Red, Blue & Green: Political TV Ad Spending Up 350 Percent in RVA 

How much more annoying is this election season compared with 2008? If you're going by television ad spending in Richmond, things are getting about 350 percent worse.

Expenditures on all those maddeningly repetitive political commercials could total $22.5 million across the Richmond market by Nov. 6. That's up from $5 million spent here four years ago, says James Taguchi, national sales manager at WTVR-TV 6, citing his estimates and local audits.

The numbers rise daily, but as of last week the CBS affiliate alone had sold 3,100 spots in September and October for the presidential race, according to documents the station must disclose. That's $1.6 million worth of airtime bought by the two campaigns and six outside groups that aim to influence the race.

In the latter category is the Republican political action committee co-founded by Karl Rove, American Crossroads, which spent $181,000 with WTVR since September.

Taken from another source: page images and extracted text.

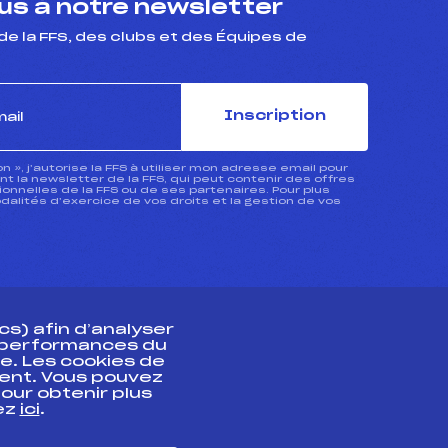
s à notre newsletter
de la FFS, des clubs et des Équipes de
Inscription
ion », j’autorise la FFS à utiliser mon adresse email pour
 la newsletter de la FFS, qui peut contenir des offres
nnelles de la FFS ou de ses partenaires. Pour plus
dalités d’exercice de vos droits et la gestion de vos
s) afin d’analyser
s performances du
e. Les cookies de
ent. Vous pouvez
athlète
our obtenir plus
uez
ici
.
t professionnel
e et chronométrage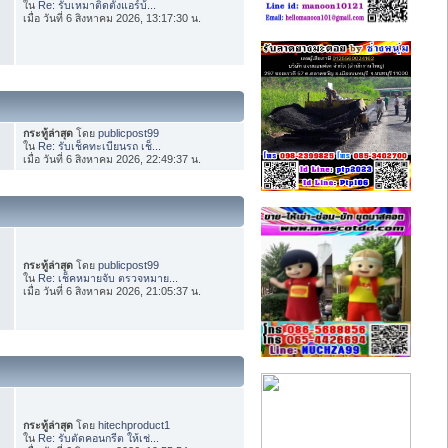
ใน
Re: รับเหมาติดตั้งแอร์บ้...
เมื่อ วันที่ 6 สิงหาคม 2026, 13:17:30 น.
กระทู้ล่าสุด
โดย
publicpost99
ใน
Re: รับเช็คทะเบียนรถ เช็...
เมื่อ วันที่ 6 สิงหาคม 2026, 22:49:37 น.
กระทู้ล่าสุด
โดย
publicpost99
ใน
Re: เช็คหมายจับ ตรวจหมาย...
เมื่อ วันที่ 6 สิงหาคม 2026, 21:05:37 น.
กระทู้ล่าสุด
โดย
hitechproduct1
ใน
Re: รับตัดคอนกรีต ให้เช่...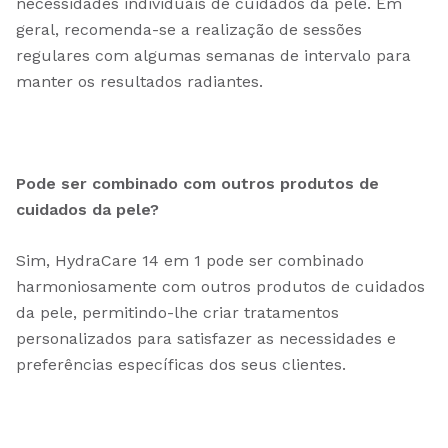
necessidades individuais de cuidados da pele. Em
geral, recomenda-se a realização de sessões
regulares com algumas semanas de intervalo para
manter os resultados radiantes.
Pode ser combinado com outros produtos de
cuidados da pele?
Sim, HydraCare 14 em 1 pode ser combinado
harmoniosamente com outros produtos de cuidados
da pele, permitindo-lhe criar tratamentos
personalizados para satisfazer as necessidades e
preferências específicas dos seus clientes.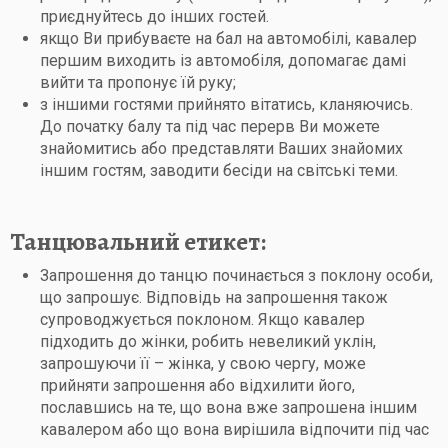
приєднуйтесь до інших гостей.
якщо Ви прибуваєте на бал на автомобілі, кавалер
першим виходить із автомобіля, допомагає дамі
вийти та пропонує їй руку;
з іншими гостями прийнято вітатись, кланяючись.
До початку балу та під час перерв Ви можете
знайомитись або представляти Ваших знайомих
іншим гостям, заводити бесіди на світські теми.
Танцювальний етикет:
Запрошення до танцю починається з поклону особи,
що запрошує. Відповідь на запрошення також
супроводжується поклоном. Якщо кавалер
підходить до жінки, робить невеликий уклін,
запрошуючи її – жінка, у свою чергу, може
прийняти запрошення або відхилити його,
пославшись на те, що вона вже запрошена іншим
кавалером або що вона вирішила відпочити під час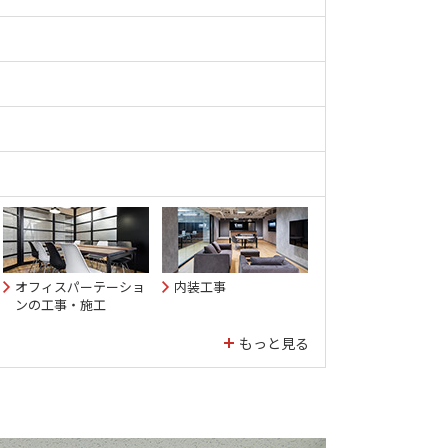
オフィスパーテーショ
内装工事
ンの工事・施工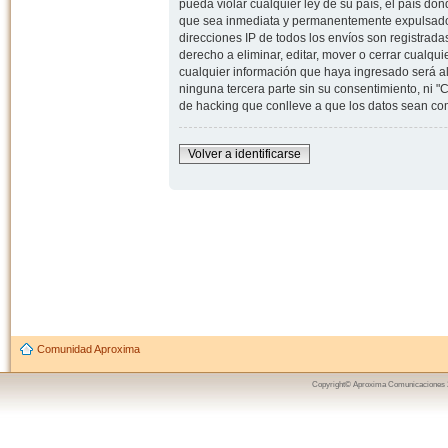
pueda violar cualquier ley de su país, el país d
que sea inmediata y permanentemente expulsado y,
direcciones IP de todos los envíos son registrad
derecho a eliminar, editar, mover o cerrar cual
cualquier información que haya ingresado será 
ninguna tercera parte sin su consentimiento, ni
de hacking que conlleve a que los datos sean c
Volver a identificarse
Comunidad Aproxima
Copyright© Aproxima Comunicaciones 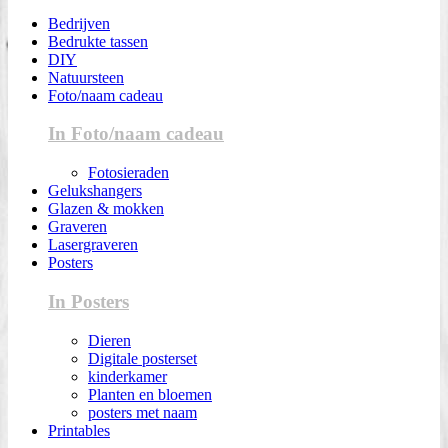
Bedrijven
Bedrukte tassen
DIY
Natuursteen
Foto/naam cadeau
In Foto/naam cadeau
Fotosieraden
Gelukshangers
Glazen & mokken
Graveren
Lasergraveren
Posters
In Posters
Dieren
Digitale posterset
kinderkamer
Planten en bloemen
posters met naam
Printables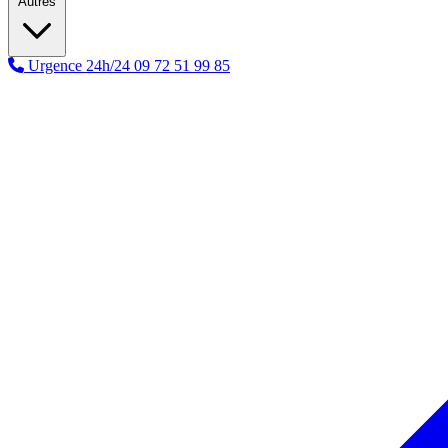
Autres
Urgence 24h/24
09 72 51 99 85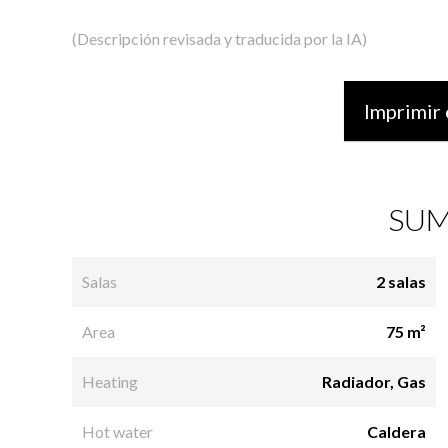
(Descripción revisada y traducida por la IA)
Imprimir 
SUM
Salas
2 salas
Area
75 m²
Heating
Radiador, Gas
Hot water
Caldera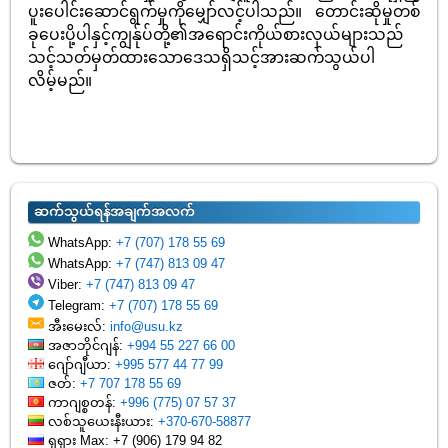
ပူးပေါင်းဆောင်ရွက်မှုကိုမျှော်လင့်ပါသည်။ တောင်းဆိုမှုတစ်
ခုပေးပို့ပါနှင့်ကျွန်ုပ်တို့၏အရောင်းကိုယ်စားလှယ်များသည်
သင့်သတ်မှတ်ထားသောဒေသရှိသင့်အားဆက်သွယ်ပါ
လိမ့်မည်။
ဆက်သွယ်ရန်အချက်အလက်
WhatsApp:
+7 (707) 178 55 69
WhatsApp:
+7 (747) 813 09 47
Viber:
+7 (747) 813 09 47
Telegram:
+7 (707) 178 55 69
အီးမေးလ်:
info@usu.kz
အဇာဘိုင်ဂျန်:
+994 55 227 66 00
ဂျော်ဂျီယာ:
+995 577 44 77 99
ဇတ်:
+7 707 178 55 69
ကာဂျစ္စတန်:
+996 (775) 07 57 37
လစ်သူယေးနီးယား:
+370-670-58877
ရုရှား Max: +7 (906) 179 94 82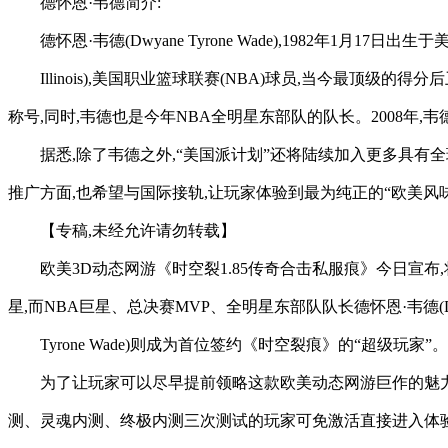
德怀恩·韦德简介:
德怀恩·韦德(Dwyane Tyrone Wade),1982年1月17日出生
Illinois),美国职业篮球联赛(NBA)球员,当今最顶级
称号,同时,韦德也是今年NBA全明星东部队的队长。2008年
据悉,除了韦德之外,“美国派计划”还将陆续加入更多具有
推广方面,也希望与国际接轨,让玩家体验到最为纯正的“欧美风
【专稿,未经允许请勿转载】
欧美3D动态网游《时空裂1.85传奇合击私服痕》今日宣布,
星,而NBA巨星、总决赛MVP、全明星东部队队长德怀恩·韦德(Dw
Tyrone Wade)则成为首位签约《时空裂痕》的“超级玩家”。
为了让玩家可以尽早提前领略这款欧美动态网游巨作的魅力,
测、灵魂内测、终极内测三次测试的玩家可免激活直接进入体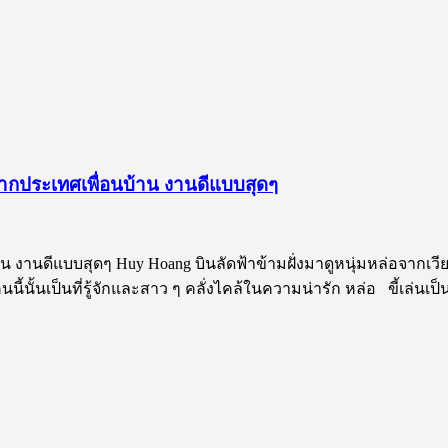
ากประเทศเพื่อนบ้าน งานดีแบบสุดๆ
านดีแบบสุดๆ Huy Hoang บินลัดฟ้าข้ามฝั่งมาดูหนุ่มหล่อจากเวียด
้นเป็นที่รู้จักและสาว ๆ คลั่งไคล้ในความน่ารัก หล่อ ขี้เล่นเป็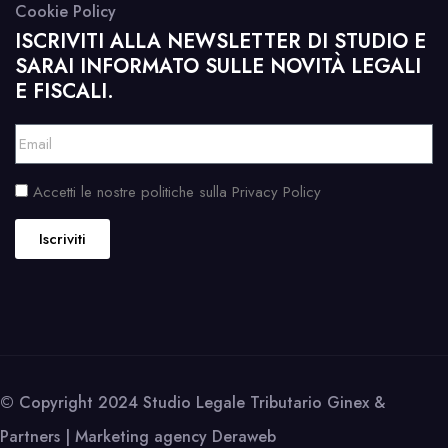
Cookie Policy
ISCRIVITI ALLA NEWSLETTER DI STUDIO E
SARAI INFORMATO SULLE NOVITÀ LEGALI
E FISCALI.
Accetti le nostre politiche sulla Privacy Policy
Iscriviti
© Copyright 2024 Studio Legale Tributario Ginex &
Partners | Marketing agency
Deraweb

The group bought 345 ads on programs as varied as "60 Minutes" ($3,500 for a 30-second ad) and "The Price is Right" ($400 for 30 seconds).

Spending by Republican groups such as Rove's accounts for 75 percent of the nearly $40 million spent so far by outside groups in Virginia's four largest broadcast markets, according to data collected by the Virginia Public Access Project, which tracks state campaign finance reports.

As for the individual campaigns, a look at two local stations last week shows that Obama has booked $510,000 worth of ads on WTVR and $600,000 worth on NBC-affiliate WWBT-TV 12 since September. Romney has bought $388,000 and $490,000 on the two stations respectively.

Regardless of who's buying the ads, the election has been a windfall for broadcasters across the state. David Poole, executive director of Virginia Public Access Project, says two factors are fueling the spending spree. First, never before have corporations been allowed to pour unlimited amounts of money into political action committees, change brought on by a U.S. Supreme Court ruling in 2010.

Second, for the first time in recent history Virginia is considered winnable by both parties.